Uploaded image for project: 'Cassandra'
  1. Cassandra
  2. CASSANDRA-17564

Add synchronization to wait for outstanding tasks in the compaction executor and nonPeriodicTasks during CassandraDaemon setup

    XMLWordPrintableJSON

Details

    • Improvement
    • Status: Open
    • Normal
    • Resolution: Unresolved
    • 3.11.x, 4.0.x
    • Local/Compaction
    • None
    • Operability
    • Normal
    • All
    • None

    Description

      We have been testing Cassandra 3.11.10 for a while. During a node start, we found that a synchronization guarantee implied by the code comments is not enforced. Specifically, in the `invalidate` method called in this call stack (in version 3.11.10):

      org.apache.cassandra.service.CassandraDaemon#main:786
      org.apache.cassandra.service.CassandraDaemon#activate:633
      org.apache.cassandra.service.CassandraDaemon#setup:261
      org.apache.cassandra.schema.LegacySchemaMigrator#migrate:83
      org.apache.cassandra.schema.LegacySchemaMigrator#unloadLegacySchemaTables:137
      java.lang.Iterable#forEach:75
      org.apache.cassandra.schema.LegacySchemaMigrator#lambda$unloadLegacySchemaTables$1:137
      org.apache.cassandra.db.ColumnFamilyStore#invalidate:542 

      In line 564~570 within `public void invalidate(boolean expectMBean)`:

              latencyCalculator.cancel(false);
              compactionStrategyManager.shutdown();
              SystemKeyspace.removeTruncationRecord(metadata.cfId);  // line 566
      
              data.dropSSTables();                                   // line 568
              LifecycleTransaction.waitForDeletions();               // line 569
              indexManager.invalidateAllIndexesBlocking();
      

      According to the code and the comments, we suppose `data.dropSSTables()` in line 568 will submit some tidier tasks to the `nonPeriodicTasks` thread pool. Call stack in version 3.11.10:

      org.apache.cassandra.db.lifecycle.Tracker#dropSSTables:233
      org.apache.cassandra.db.lifecycle.Tracker#dropSSTables:238
      org.apache.cassandra.db.lifecycle.Tracker#dropSSTables:267
      org.apache.cassandra.utils.concurrent.Refs#release:241
      org.apache.cassandra.utils.concurrent.Ref#release:119
      org.apache.cassandra.utils.concurrent.Ref#release:225
      org.apache.cassandra.utils.concurrent.Ref#release:326
      org.apache.cassandra.io.sstable.format.SSTableReader$InstanceTidier#tidy:2205 

      Then, `LifecycleTransaction.waitForDeletions()` in line 569 is

          /**
           * Deletions run on the nonPeriodicTasks executor, (both failedDeletions or global tidiers in SSTableReader)
           * so by scheduling a new empty task and waiting for it we ensure any prior deletion has completed.
           */
          public static void waitForDeletions()
          {
              LogTransaction.waitForDeletions();
          }
      

      And then call `waitForDeletions` in `LogTransaction`:

          static void waitForDeletions()
          {
              FBUtilities.waitOnFuture(ScheduledExecutors.nonPeriodicTasks.schedule(Runnables.doNothing(), 0, TimeUnit.MILLISECONDS));
          }
      

      From the comments, we think it ensures that all existing tasks in `nonPeriodicTasks` are drained. However, we found some tidier tasks are still running in `nonPeriodicTasks` thread pool.
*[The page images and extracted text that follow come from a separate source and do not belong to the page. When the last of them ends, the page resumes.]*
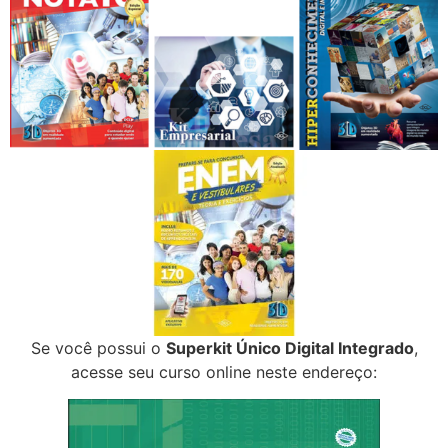
Se você possui o
Superkit Único Digital Integrado
,
acesse seu curso online neste endereço:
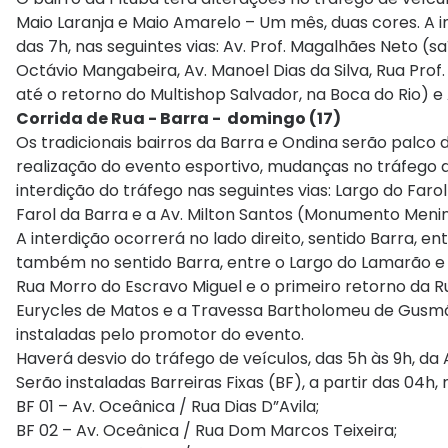
Maio Laranja e Maio Amarelo – Um mês, duas cores. A in
das 7h, nas seguintes vias: Av. Prof. Magalhães Neto (
Octávio Mangabeira, Av. Manoel Dias da Silva, Rua Prof
até o retorno do Multishop Salvador, na Boca do Rio) e
Corrida de Rua - Barra - domingo (17)
Os tradicionais bairros da Barra e Ondina serão palco 
realização do evento esportivo, mudanças no tráfego d
interdição do tráfego nas seguintes vias: Largo do Far
Farol da Barra e a Av. Milton Santos (Monumento Menina
A interdição ocorrerá no lado direito, sentido Barra, ent
também no sentido Barra, entre o Largo do Lamarão e a R
Rua Morro do Escravo Miguel e o primeiro retorno da Ru
Eurycles de Matos e a Travessa Bartholomeu de Gusm
instaladas pelo promotor do evento.
Haverá desvio do tráfego de veículos, das 5h às 9h, da 
Serão instaladas Barreiras Fixas (BF), a partir das 04h, 
BF 01 – Av. Oceânica / Rua Dias D”Avila;
BF 02 – Av. Oceânica / Rua Dom Marcos Teixeira;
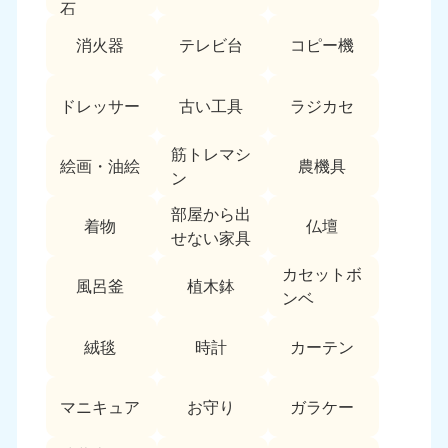
石
中国
消火器
テレビ台
コピー機
岡山県
山口県
050-1881-5146
050-1880-9900
ドレッサー
古い工具
ラジカセ
9:00〜19:00 年中無休
9:00〜19:00 年中無休
筋トレマシ
広島県
鳥取県
絵画・油絵
農機具
050-1881-5144
050-1881-5156
ン
9:00〜19:00 年中無休
9:00〜19:00 年中無休
部屋から出
着物
仏壇
せない家具
島根県
050-1881-5145
カセットボ
風呂釜
植木鉢
9:00〜19:00 年中無休
ンベ
四国
絨毯
時計
カーテン
香川県
徳島県
050-1880-9899
050-1880-9898
マニキュア
お守り
ガラケー
9:00〜19:00 年中無休
9:00〜19:00 年中無休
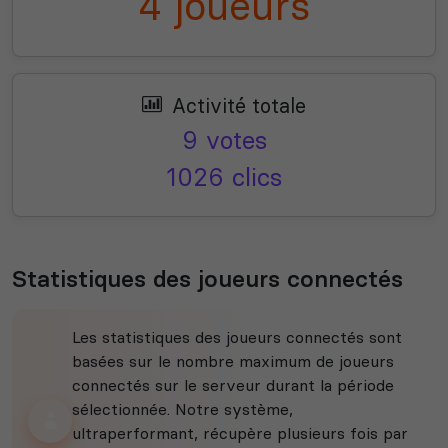
4 joueurs
Activité totale
9 votes
1026 clics
Statistiques des joueurs connectés
Les statistiques des joueurs connectés sont
basées sur le nombre maximum de joueurs
connectés sur le serveur durant la période
sélectionnée. Notre système,
ultraperformant, récupère plusieurs fois par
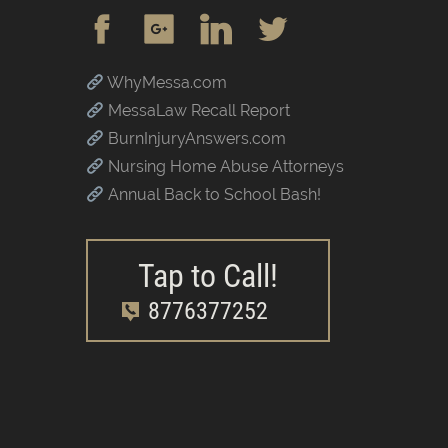
WhyMessa.com
MessaLaw Recall Report
BurnInjuryAnswers.com
Nursing Home Abuse Attorneys
Annual Back to School Bash!
Tap to Call!
8776377252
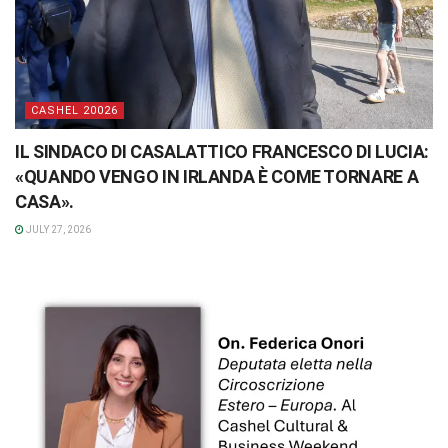
CASHEL 20026
IL SINDACO DI CASALATTICO FRANCESCO DI LUCIA:
«QUANDO VENGO IN IRLANDA È COME TORNARE A
CASA».
JULY 27, 2026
      We suspect that those tidier tasks should be guaranteed to finish during server setup, because of its exception handling. In version 3.11.10, these tidier tasks are submitted to `nonPeriodicTasks` in `SSTableReader$InstanceTidier#tidy:2205`, and have the exception handling `FileUtils.handleFSErrorAndPropagate(new FSWriteError(e, file))` (within the call stack `SSTableReader$InstanceTidier$1#run:2223` => `LogTransaction$SSTableTidier#run:386` => `LogTransaction#delete:261`).

      The `FileUtils.handleFSErrorAndPropagate` handles this `FSWriteError`. We found that it checks the `CassandraDaemon.setupCompleted` flag in call stack within (`FileUtils#handleFSErrorAndPropagate:507` => `JVMStabilityInspector#inspectThrowable:60` => `JVMStabilityInspector#inspectThrowable:106` => `JVMStabilityInspector#inspectDiskError:73` => `FileUtils#handleFSError:494` => `DefaultFSErrorHandler:handleFSError:58`)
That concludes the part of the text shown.